Coming from the same factory, they are essentially the identical cell.


----------



## WildChild (Feb 26, 2008)

Another thing to be noted, Duracell often bundle their cheap chargers with cheaper batteries than what they sell in packs. Their basic charger was, up to recently, bundled with 1800 mAh cells. Is it possible that they sell them with MiC cells and the packaged batteries will stay MiJ? I'm waiting for a coupon from Duracell to replace a Duracell Pre-Charged cell that leaked with the Energizer 15 minutes charger (I decided to sell it, it's too hard on batteries). I'll go to Wal-Mart as soon as I receive the coupon and I'll tell the current state here.


----------



## Burgess (Feb 26, 2008)

Getting tougher and tougher for us to find

Sanyo Eneloops (however they're labeled), isn't it !

:sigh:



Hey Sanyo, you've got a *good thing going* !


Don't let it slip outta' yer' hands ! 




Oh, and Happy Birthday to Marduke. 


_


----------



## Glasstream15 (Feb 26, 2008)

Costco in Jacksonville had a large stock of Eneloops last Saturday.

They had a kit with 8AA, 4AAA, charger and 2D, 2C adaptors (I wonder about the usefullness of those) and a charger for $26. They also had a pack with 6AA and 2AAA for $16.

I already had 1 of each kit so I got one more of the big one with charger. That gives me 20 AA and 10 AAA and 2 chargers along with 6AA Hybrids and 6 AAA Hybrids.

The AAA Hybrids seem to have a shorter runtime than the Eneloops in my Cobra Micro-Talk radios, but I really have not had time to be sure. 

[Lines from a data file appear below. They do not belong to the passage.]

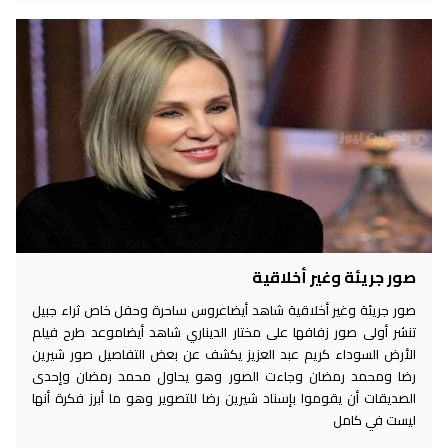
صور جريئة وغير أخلاقية
صور جريئة وغير أخلاقية شاهد أيضاعروس ساحرة وحفل خاص ثراء جبيل
تنشر أولى صور زفافها على مختار الديناري شاهد أيضاموعد طرح فيلم
الأرض السوداء كريم عبد العزيز يكشف عن بعض التفاصيل صور شيرين
رضا ومحمد رمضان وجاءت الصور وهو يحاول محمد رمضان وإحدى
الصديقات أن يقوموا بإسناد شيرين رضا للتصوير وهو ما أبرز فكرة أنها
ليست في كامل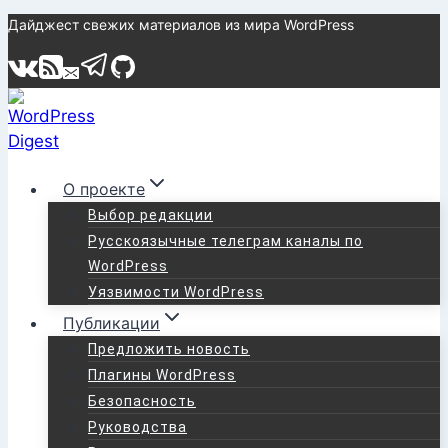
Перейти
Дайджест свежих материалов из мира WordPress
к
содержимому
О проекте
Выбор редакции
Русскоязычные телеграм каналы по
WordPress
Уязвимости WordPress
Публикации
Предложить новость
Плагины WordPress
Безопасность
Руководства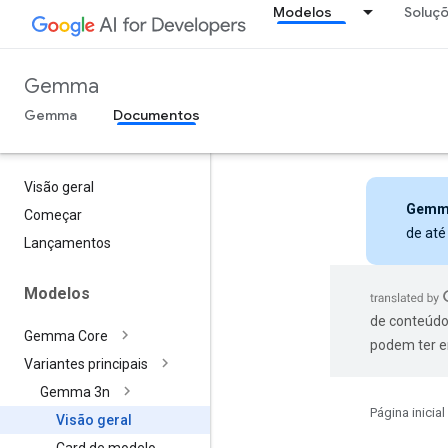
Modelos
Soluç
Gemma
Gemma
Documentos
Visão geral
Gemm
Começar
de até
Lançamentos
Modelos
de conteúdo
Gemma Core
podem ter e
Variantes principais
Gemma 3n
Página inicial
Visão geral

I was really surprised to find cases of Eneloops at Costco, but they were in cases on the upper shelves as well as displayed. So, check your local Costco if you are looking for the pretty white batteries.


----------



## lumenal (Feb 26, 2008)

Marduke said:


> Coming from the same factory, they are essentially the identical cell.


 
Based on this quote, can we assume that the slurry used in each cell of a particular brand is also identical?


----------



## Marduke (Feb 26, 2008)

lumenal said:


> Based on this quote, can we assume that the slurry used in each cell of a particular brand is also identical?



There are only 3 "brands". The others just have different plastic wrappers on one of those 3 different cells.


----------



## lumenal (Feb 27, 2008)

Marduke said:


> There are only 3 "brands". The others just have different plastic wrappers on one of those 3 different cells.


 
I apologize for not being clear.

I would think there would be far more than 3 "brands" of LSD NiMH cells (i.e. Rayovac Hybrid, Sanyo Eneloop, Uniross Hybrio, Duracell Pre-charged, and Kodak Pre-charged to name five).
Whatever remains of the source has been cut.